Even though dialdehyde 15 was not produced, we did successfully isolate aldehyde 16 in good yields after simple optimizations (Table 2, entry 4). We sought to prepare amine 20 from 16 in the hope that the additional amino group of 20 would compete with the aminopyridine nitrogen for cyclization, thus preventing the formation of 13 and yielding the desired compound 2.
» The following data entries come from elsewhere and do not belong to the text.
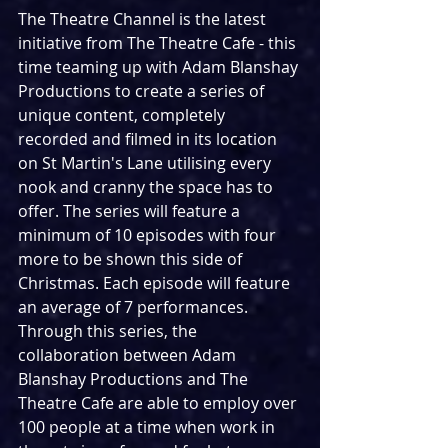
The Theatre Channel is the latest 
initiative from The Theatre Cafe - this 
time teaming up with Adam Blanshay 
Productions to create a series of 
unique content, completely 
recorded and filmed in its location 
on St Martin's Lane utilising every 
nook and cranny the space has to 
offer. The series will feature a 
minimum of 10 episodes with four 
more to be shown this side of 
Christmas. Each episode will feature 
an average of 7 performances. 
Through this series, the 
collaboration between Adam 
Blanshay Productions and The 
Theatre Cafe are able to employ over 
100 people at a time when work in 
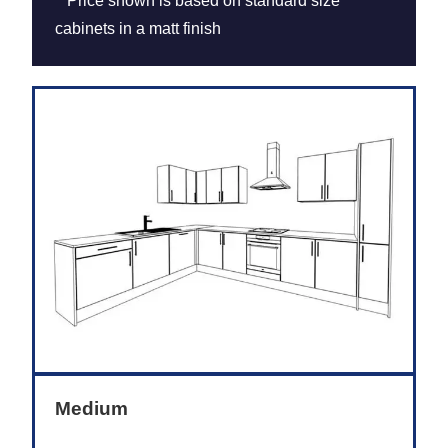
**Price shown is based on standard size
cabinets in a matt finish
Medium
As shown in Scheme 5, reductive amination of 16 with benzylamine in the presence of NaHB(OAc)3 provided amine 19 in excellent yields with complete retention of stereochemistry. Next, the isopropyl ester of 19 was reduced with LiAlH4 to generate primary alcohol 20 in good yields. We found that a one-pot procedure without purification of 19 improved the overall yield (83%).
Finally, compound 20 was treated with methylsulfonyl chloride (MsCl) in the presence of TEA. The intramolecular cyclization from the benzyl-protected amine is so fast that 2 was obtained in quantitative yields without formation of any other side products.
In summary, we developed an efficient and highly diastereoselective synthesis of the chiral pyrrolidine building block (2) for a novel nNOS inhibitor (1), employing as key steps a Frater-Seebach type alkylation and a fast intramolecular cyclization, which avoids the unwanted cyclization by the pyridine nitrogen. This method takes nine steps in total with an overall yield of 42%, which is >20-fold higher than previous strategies.3b,c The current method has also been utilized for gram-scale preparations of inhibitor 1.
We thank the National Institutes of Health (GM49725) for financial support of this research.